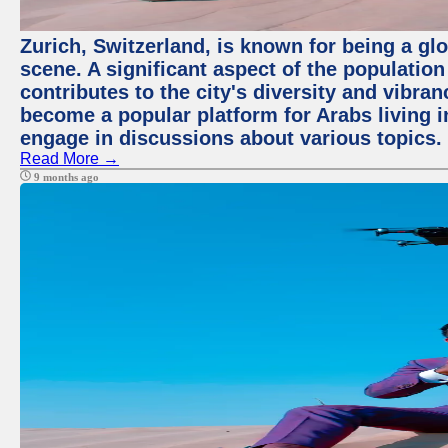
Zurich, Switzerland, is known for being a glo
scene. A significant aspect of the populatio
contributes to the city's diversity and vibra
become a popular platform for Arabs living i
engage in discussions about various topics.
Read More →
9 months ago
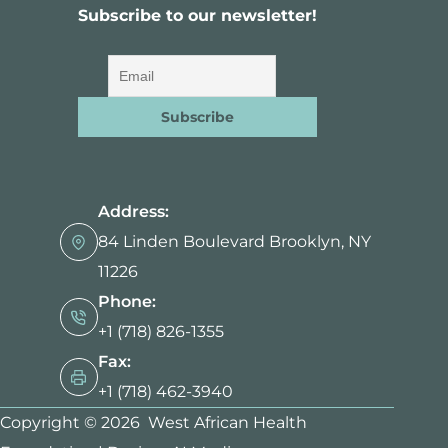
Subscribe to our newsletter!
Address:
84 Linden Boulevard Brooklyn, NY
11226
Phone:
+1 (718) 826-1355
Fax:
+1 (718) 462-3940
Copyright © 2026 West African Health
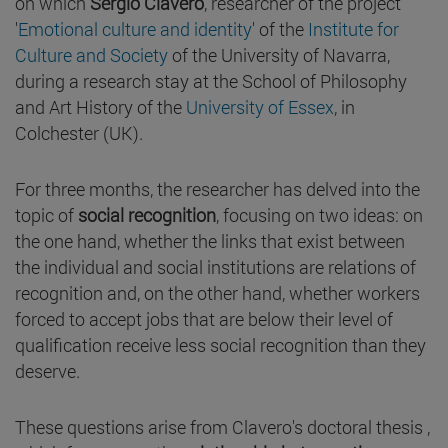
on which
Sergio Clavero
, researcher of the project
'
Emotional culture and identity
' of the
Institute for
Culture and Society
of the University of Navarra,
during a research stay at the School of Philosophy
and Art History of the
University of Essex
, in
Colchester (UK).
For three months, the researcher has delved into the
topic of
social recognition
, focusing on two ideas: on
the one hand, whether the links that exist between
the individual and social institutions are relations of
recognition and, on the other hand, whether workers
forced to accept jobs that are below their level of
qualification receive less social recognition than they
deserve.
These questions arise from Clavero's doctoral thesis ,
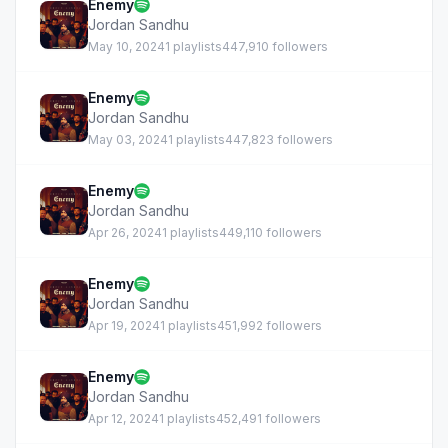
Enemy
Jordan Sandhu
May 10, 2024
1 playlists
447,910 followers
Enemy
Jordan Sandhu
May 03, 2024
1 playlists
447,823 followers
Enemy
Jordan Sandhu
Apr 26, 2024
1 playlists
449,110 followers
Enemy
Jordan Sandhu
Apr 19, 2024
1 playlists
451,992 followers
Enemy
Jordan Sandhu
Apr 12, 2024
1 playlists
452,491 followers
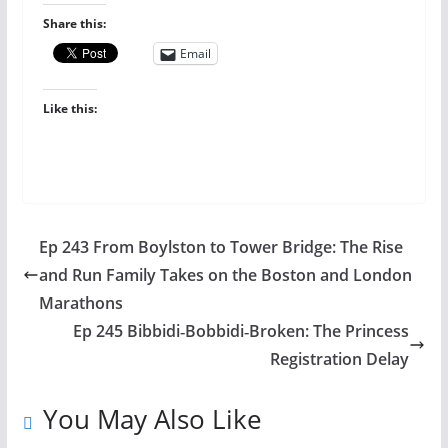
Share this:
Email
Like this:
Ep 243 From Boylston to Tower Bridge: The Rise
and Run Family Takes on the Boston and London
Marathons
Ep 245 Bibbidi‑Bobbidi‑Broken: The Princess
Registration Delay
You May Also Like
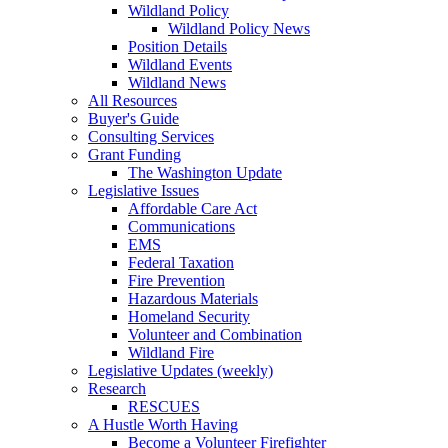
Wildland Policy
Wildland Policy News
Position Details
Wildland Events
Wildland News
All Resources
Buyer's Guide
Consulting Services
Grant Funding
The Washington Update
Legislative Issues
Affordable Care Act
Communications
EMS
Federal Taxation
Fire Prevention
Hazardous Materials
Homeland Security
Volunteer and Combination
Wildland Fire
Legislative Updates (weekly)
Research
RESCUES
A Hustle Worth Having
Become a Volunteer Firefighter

******************************

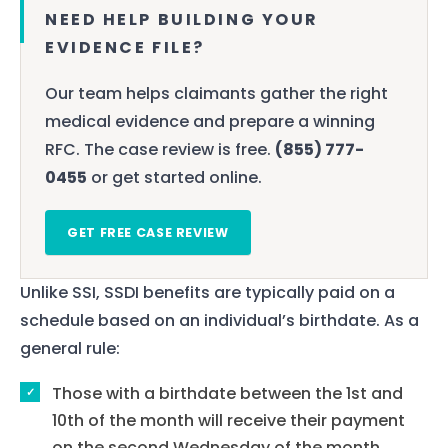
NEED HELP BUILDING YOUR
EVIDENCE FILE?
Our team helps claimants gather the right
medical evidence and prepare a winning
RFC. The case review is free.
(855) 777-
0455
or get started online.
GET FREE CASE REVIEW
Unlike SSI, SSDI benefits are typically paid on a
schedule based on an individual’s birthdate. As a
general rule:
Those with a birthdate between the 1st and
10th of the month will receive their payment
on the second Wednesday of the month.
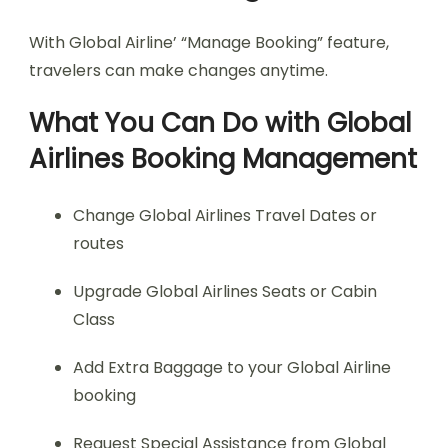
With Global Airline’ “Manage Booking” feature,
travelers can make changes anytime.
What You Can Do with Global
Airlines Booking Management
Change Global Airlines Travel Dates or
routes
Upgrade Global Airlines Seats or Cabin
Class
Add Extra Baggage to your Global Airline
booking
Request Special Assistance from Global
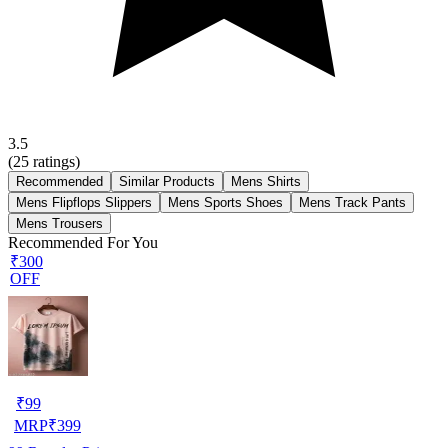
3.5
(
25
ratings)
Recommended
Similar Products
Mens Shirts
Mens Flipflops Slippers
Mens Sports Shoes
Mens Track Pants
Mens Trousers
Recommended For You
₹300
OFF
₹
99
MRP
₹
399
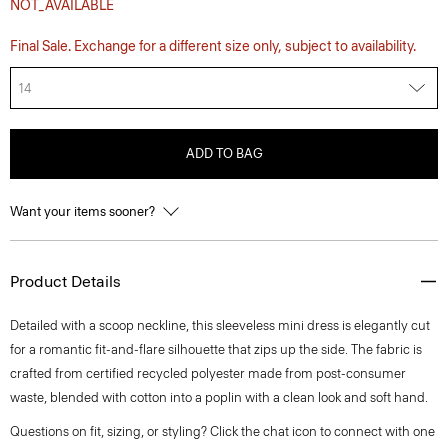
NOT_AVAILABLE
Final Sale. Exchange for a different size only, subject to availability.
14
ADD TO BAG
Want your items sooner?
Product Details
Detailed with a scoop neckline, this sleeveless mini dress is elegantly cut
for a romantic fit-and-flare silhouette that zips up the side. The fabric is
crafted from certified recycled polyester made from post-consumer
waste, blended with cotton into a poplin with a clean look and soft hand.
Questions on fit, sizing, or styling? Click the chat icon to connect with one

******************************

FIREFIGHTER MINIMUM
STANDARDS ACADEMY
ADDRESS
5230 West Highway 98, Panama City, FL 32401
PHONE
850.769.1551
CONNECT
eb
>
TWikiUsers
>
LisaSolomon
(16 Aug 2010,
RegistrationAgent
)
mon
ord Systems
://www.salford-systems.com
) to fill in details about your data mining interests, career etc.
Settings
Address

******************************

- _What the task asks_
In the entries above, the lines from the one bearing "Wildland Fire" up to and including the one bearing "Become a Volunteer Firefighter" should be transcribed exactly; no other line is wanted.

- _Expected output_
Wildland Fire
Legislative Updates (weekly)
Research
RESCUES
A Hustle Worth Having
Become a Volunteer Firefighter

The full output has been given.